### Problem statement
Pick every line out of the entries below that holds the string "Details", and report them.

[[ Study material, beginning ]]

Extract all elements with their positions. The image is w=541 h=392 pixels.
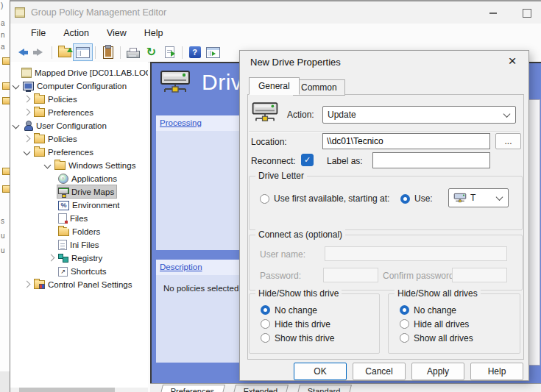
tree-item-registry[interactable]: Registry — [10, 252, 148, 265]
tree-item-preferences[interactable]: Preferences — [10, 146, 148, 159]
help-button[interactable]: ? — [185, 44, 204, 60]
toolbar-separator — [120, 46, 121, 59]
tree-item-environment[interactable]: %Environment — [10, 199, 148, 212]
up-one-level-button[interactable] — [55, 44, 74, 60]
label-as-input[interactable] — [372, 152, 490, 168]
radio-show-all-drives[interactable]: Show all drives — [400, 331, 473, 345]
processing-link[interactable]: Processing — [160, 118, 202, 127]
label-as-label: Label as: — [327, 156, 363, 166]
console-window-button[interactable] — [204, 44, 222, 60]
scrollbar-thumb[interactable] — [19, 388, 115, 392]
tree-item-policies[interactable]: Policies — [10, 93, 148, 106]
user-name-input — [325, 246, 507, 261]
tree-item-drive-maps[interactable]: Drive Maps — [10, 185, 148, 199]
bottom-tab-preferences[interactable]: Preferences — [158, 385, 225, 392]
radio-no-change[interactable]: No change — [261, 303, 334, 317]
chevron-right-icon[interactable] — [24, 281, 31, 288]
radio-hide-this-drive[interactable]: Hide this drive — [261, 317, 334, 331]
chevron-down-icon[interactable] — [24, 149, 31, 156]
chevron-right-icon[interactable] — [24, 135, 31, 143]
reconnect-checkbox[interactable]: ✓ — [301, 154, 314, 166]
chevron-down-icon[interactable] — [13, 122, 20, 129]
tree-item-applications[interactable]: Applications — [10, 172, 148, 185]
maximize-button[interactable] — [517, 7, 537, 20]
radio-no-change[interactable]: No change — [400, 303, 473, 317]
tree-item-ini-files[interactable]: Ini Files — [10, 238, 148, 252]
refresh-button[interactable] — [142, 44, 160, 60]
bottom-tab-standard[interactable]: Standard — [295, 385, 352, 392]
tree-item-preferences[interactable]: Preferences — [10, 106, 148, 119]
tree-item-label: Policies — [48, 95, 77, 104]
toolbar-separator — [52, 46, 52, 59]
radio-label: Use first available, starting at: — [274, 193, 389, 204]
chevron-right-icon[interactable] — [48, 254, 55, 262]
computer-icon — [23, 82, 34, 90]
tab-common[interactable]: Common — [293, 79, 345, 96]
drive-letter-dropdown[interactable]: T — [448, 188, 509, 207]
ok-button[interactable]: OK — [294, 363, 347, 380]
show-console-tree-button[interactable] — [74, 44, 92, 60]
ini-icon — [58, 240, 67, 250]
tree-item-content: Policies — [33, 93, 79, 105]
description-link[interactable]: Description — [160, 263, 202, 271]
menu-file[interactable]: File — [31, 28, 46, 38]
radio-show-this-drive[interactable]: Show this drive — [261, 331, 334, 345]
tree-item-shortcuts[interactable]: ↗Shortcuts — [10, 265, 148, 278]
tree-item-content: Folders — [57, 225, 102, 238]
tree-item-control-panel-settings[interactable]: Control Panel Settings — [10, 278, 148, 291]
env-icon: % — [58, 201, 69, 210]
menu-view[interactable]: View — [107, 28, 127, 38]
tree-horizontal-scrollbar[interactable] — [10, 388, 148, 392]
close-icon[interactable]: × — [503, 52, 521, 70]
apply-button[interactable]: Apply — [411, 363, 464, 380]
radio-hide-all-drives[interactable]: Hide all drives — [400, 317, 473, 331]
menu-help[interactable]: Help — [144, 28, 163, 38]
minimize-button[interactable] — [484, 7, 503, 20]
forward-icon — [33, 49, 46, 56]
tree-item-files[interactable]: Files — [10, 212, 148, 225]
action-dropdown[interactable]: Update — [322, 106, 516, 124]
help-button[interactable]: Help — [470, 363, 523, 380]
folder-icon — [34, 108, 45, 117]
print-button[interactable] — [124, 44, 142, 60]
radio-icon — [261, 305, 270, 315]
copy-button[interactable] — [99, 44, 117, 60]
forward-button[interactable] — [30, 44, 49, 60]
tree-item-label: Control Panel Settings — [48, 280, 132, 289]
tree-item-mapped-drive-dc01-lab-loca[interactable]: Mapped Drive [DC01.LAB.LOCA — [10, 66, 148, 79]
tree-item-user-configuration[interactable]: User Configuration — [10, 119, 148, 132]
tree-item-label: Shortcuts — [71, 267, 107, 276]
hide-show-all-drives-group: Hide/Show all drives No changeHide all d… — [388, 293, 520, 354]
drive-icon — [58, 187, 68, 196]
reconnect-label: Reconnect: — [251, 156, 296, 166]
tab-general[interactable]: General — [249, 77, 300, 95]
radio-label: Hide this drive — [275, 319, 330, 329]
registry-icon — [58, 253, 68, 263]
title-bar: Group Policy Management Editor — [10, 1, 541, 24]
menu-action[interactable]: Action — [63, 28, 89, 38]
tree-item-label: Ini Files — [70, 240, 99, 249]
chevron-down-icon[interactable] — [44, 162, 52, 169]
bottom-tab-extended[interactable]: Extended — [231, 385, 289, 392]
tree-item-policies[interactable]: Policies — [10, 132, 148, 146]
location-input[interactable] — [322, 133, 490, 149]
chevron-down-icon[interactable] — [13, 82, 20, 90]
minimize-icon — [489, 13, 497, 14]
radio-use-first-available[interactable]: Use first available, starting at: — [260, 193, 389, 204]
tree-item-label: Drive Maps — [71, 188, 114, 196]
back-button[interactable] — [12, 44, 30, 60]
radio-use[interactable]: Use: — [400, 193, 433, 204]
tree-item-folders[interactable]: Folders — [10, 225, 148, 238]
tree-item-windows-settings[interactable]: Windows Settings — [10, 159, 148, 172]
folder-icon — [54, 161, 66, 170]
back-icon — [15, 49, 28, 56]
export-list-button[interactable] — [160, 44, 179, 60]
tree-item-computer-configuration[interactable]: Computer Configuration — [10, 79, 148, 93]
chevron-right-icon[interactable] — [24, 96, 31, 103]
tree-item-label: Preferences — [48, 148, 93, 157]
cancel-button[interactable]: Cancel — [353, 363, 406, 380]
tree-item-content: Mapped Drive [DC01.LAB.LOCA — [21, 66, 148, 79]
chevron-right-icon[interactable] — [24, 109, 31, 116]
browse-button[interactable]: ... — [495, 133, 521, 149]
text-fragment: ) — [1, 1, 3, 10]
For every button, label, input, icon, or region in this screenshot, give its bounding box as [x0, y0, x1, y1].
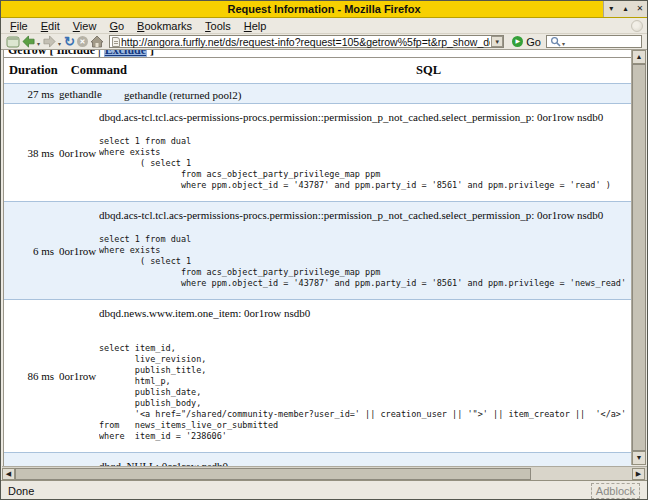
reload-button[interactable]: ↻: [64, 35, 75, 49]
page-content: Getrow [ Include | Exclude ] Duration Co…: [3, 50, 632, 466]
sql-statement: select 1 from dual where exists ( select…: [99, 125, 632, 191]
status-bar: Done Adblock: [1, 480, 647, 500]
go-button[interactable]: ▶ Go: [509, 36, 544, 48]
url-input[interactable]: [120, 36, 491, 48]
horizontal-scrollbar-thumb[interactable]: [15, 468, 531, 480]
getrow-label: Getrow [ Include |: [8, 50, 104, 57]
search-icon: [550, 33, 561, 51]
browser-window: Request Information - Mozilla Firefox ▾ …: [0, 0, 648, 500]
getrow-exclude-link[interactable]: Exclude: [104, 50, 147, 57]
close-icon[interactable]: ✕: [634, 5, 646, 13]
horizontal-scrollbar[interactable]: ◀ ▶: [2, 466, 648, 480]
titlebar[interactable]: Request Information - Mozilla Firefox ▾ …: [1, 1, 647, 18]
menu-view[interactable]: View: [73, 20, 97, 32]
minimize-icon[interactable]: ▾: [605, 5, 617, 13]
vertical-scrollbar[interactable]: ▲ ▼: [631, 50, 646, 465]
maximize-icon[interactable]: ▴: [619, 5, 631, 13]
duration-cell: 38 ms: [4, 104, 54, 201]
window-controls: ▾ ▴ ✕: [603, 1, 647, 17]
table-row: 38 ms 0or1row dbqd.acs-tcl.tcl.acs-permi…: [4, 103, 632, 201]
table-row: 3 ms 0or1row dbqd..NULL: 0or1row nsdb0 s…: [4, 452, 632, 466]
getrow-bracket: ]: [147, 50, 154, 57]
command-cell: 0or1row: [59, 300, 99, 452]
menu-tools[interactable]: Tools: [205, 20, 231, 32]
duration-cell: 27 ms: [4, 84, 54, 103]
page-favicon-icon: [112, 37, 120, 47]
column-header-command: Command: [71, 63, 127, 78]
status-text: Done: [8, 485, 591, 497]
back-dropdown-icon[interactable]: ▾: [37, 40, 40, 47]
table-row: 86 ms 0or1row dbqd.news.www.item.one_ite…: [4, 299, 632, 452]
url-history-dropdown-icon[interactable]: ▼: [491, 36, 503, 47]
menu-file[interactable]: File: [10, 20, 28, 32]
go-arrow-icon: ▶: [512, 36, 523, 47]
go-label: Go: [526, 36, 541, 48]
scroll-left-icon[interactable]: ◀: [2, 468, 15, 480]
sql-statement: select 1 from dual where exists ( select…: [99, 223, 632, 289]
throbber-icon: [631, 20, 643, 32]
sql-statement: select item_id, live_revision, publish_t…: [99, 321, 632, 442]
scroll-down-icon[interactable]: ▼: [632, 451, 646, 465]
table-row: 6 ms 0or1row dbqd.acs-tcl.tcl.acs-permis…: [4, 201, 632, 299]
getrow-toggle-line: Getrow [ Include | Exclude ]: [4, 50, 632, 57]
table-header: Duration Command SQL: [4, 58, 632, 83]
sql-title: gethandle (returned pool2): [99, 89, 241, 101]
menu-edit[interactable]: Edit: [41, 20, 60, 32]
url-bar: ▼: [109, 35, 504, 48]
table-row: 27 ms gethandle gethandle (returned pool…: [4, 83, 632, 103]
search-input[interactable]: ▾: [546, 35, 642, 48]
home-button[interactable]: [90, 35, 104, 49]
sql-title: dbqd.acs-tcl.tcl.acs-permissions-procs.p…: [99, 209, 603, 221]
duration-cell: 86 ms: [4, 300, 54, 452]
command-cell: gethandle: [59, 84, 99, 103]
window-icon[interactable]: [6, 35, 20, 49]
back-button[interactable]: [22, 35, 35, 49]
command-cell: 0or1row: [59, 453, 99, 466]
menu-go[interactable]: Go: [109, 20, 124, 32]
vertical-scrollbar-thumb[interactable]: [632, 64, 646, 451]
menu-bookmarks[interactable]: Bookmarks: [137, 20, 192, 32]
scroll-right-icon[interactable]: ▶: [632, 468, 645, 480]
adblock-button[interactable]: Adblock: [591, 483, 640, 499]
column-header-sql: SQL: [416, 63, 441, 78]
duration-cell: 3 ms: [4, 453, 54, 466]
sql-title: dbqd.acs-tcl.tcl.acs-permissions-procs.p…: [99, 111, 603, 123]
duration-cell: 6 ms: [4, 202, 54, 299]
column-header-duration: Duration: [9, 63, 58, 78]
command-cell: 0or1row: [59, 202, 99, 299]
search-engine-dropdown-icon[interactable]: ▾: [562, 40, 565, 47]
window-title: Request Information - Mozilla Firefox: [1, 1, 603, 17]
menu-help[interactable]: Help: [244, 20, 267, 32]
navigation-toolbar: ▾ ▾ ↻ ✕ ▼ ▶ Go ▾: [1, 34, 647, 50]
forward-button[interactable]: [43, 35, 56, 49]
stop-button[interactable]: ✕: [77, 35, 88, 49]
scroll-up-icon[interactable]: ▲: [632, 50, 646, 64]
command-cell: 0or1row: [59, 104, 99, 201]
sql-title: dbqd.news.www.item.one_item: 0or1row nsd…: [99, 307, 310, 319]
forward-dropdown-icon[interactable]: ▾: [58, 40, 61, 47]
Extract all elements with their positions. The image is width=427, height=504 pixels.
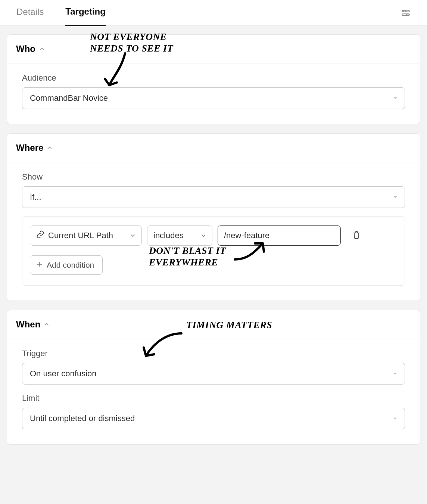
trigger-select[interactable]: On user confusion [22, 363, 405, 385]
show-label: Show [22, 172, 405, 182]
audience-value: CommandBar Novice [30, 93, 108, 103]
show-select[interactable]: If... [22, 186, 405, 208]
caret-up-icon [39, 46, 44, 52]
condition-field-select[interactable]: Current URL Path [30, 225, 142, 246]
limit-value: Until completed or dismissed [30, 414, 135, 423]
trash-icon[interactable] [352, 230, 361, 241]
caret-up-icon [47, 145, 52, 150]
add-condition-label: Add condition [47, 261, 94, 270]
trigger-label: Trigger [22, 349, 405, 358]
settings-sliders-icon[interactable] [401, 8, 411, 19]
caret-up-icon [44, 322, 49, 327]
show-value: If... [30, 192, 41, 202]
panel-who-title: Who [16, 44, 35, 54]
panel-where: Where Show If... Current [7, 133, 420, 301]
panel-where-title: Where [16, 143, 43, 153]
panel-where-header[interactable]: Where [7, 134, 420, 162]
panel-when: When Trigger On user confusion Limit Unt… [7, 310, 420, 445]
condition-op-select[interactable]: includes [147, 225, 212, 246]
chevron-down-icon [130, 233, 135, 238]
panel-who-header[interactable]: Who [7, 35, 420, 63]
condition-block: Current URL Path includes [22, 216, 405, 286]
tab-targeting[interactable]: Targeting [65, 0, 106, 26]
chevron-down-icon [393, 93, 398, 103]
audience-label: Audience [22, 73, 405, 83]
chevron-down-icon [201, 233, 206, 238]
trigger-value: On user confusion [30, 369, 97, 379]
limit-label: Limit [22, 393, 405, 403]
audience-select[interactable]: CommandBar Novice [22, 87, 405, 109]
link-icon [36, 230, 44, 241]
svg-point-2 [404, 10, 405, 12]
panel-who: Who Audience CommandBar Novice NOT EVERY… [7, 34, 420, 124]
condition-value-input[interactable] [218, 225, 341, 246]
limit-select[interactable]: Until completed or dismissed [22, 408, 405, 429]
svg-point-3 [406, 14, 408, 15]
add-condition-button[interactable]: Add condition [30, 255, 103, 275]
chevron-down-icon [393, 192, 398, 202]
tab-details[interactable]: Details [16, 0, 44, 25]
panel-when-title: When [16, 319, 40, 330]
chevron-down-icon [393, 369, 398, 379]
plus-icon [36, 261, 43, 270]
tab-bar: Details Targeting [0, 0, 427, 25]
condition-field-value: Current URL Path [48, 231, 113, 240]
panel-when-header[interactable]: When [7, 310, 420, 339]
condition-row: Current URL Path includes [30, 225, 397, 246]
chevron-down-icon [393, 414, 398, 423]
svg-rect-0 [402, 10, 409, 12]
condition-op-value: includes [153, 231, 184, 240]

[[ Study material, end ]]

### Answer to the problem
tab-details[interactable]: Details [16, 0, 44, 25]
tab-bar: Details Targeting [0, 0, 427, 25]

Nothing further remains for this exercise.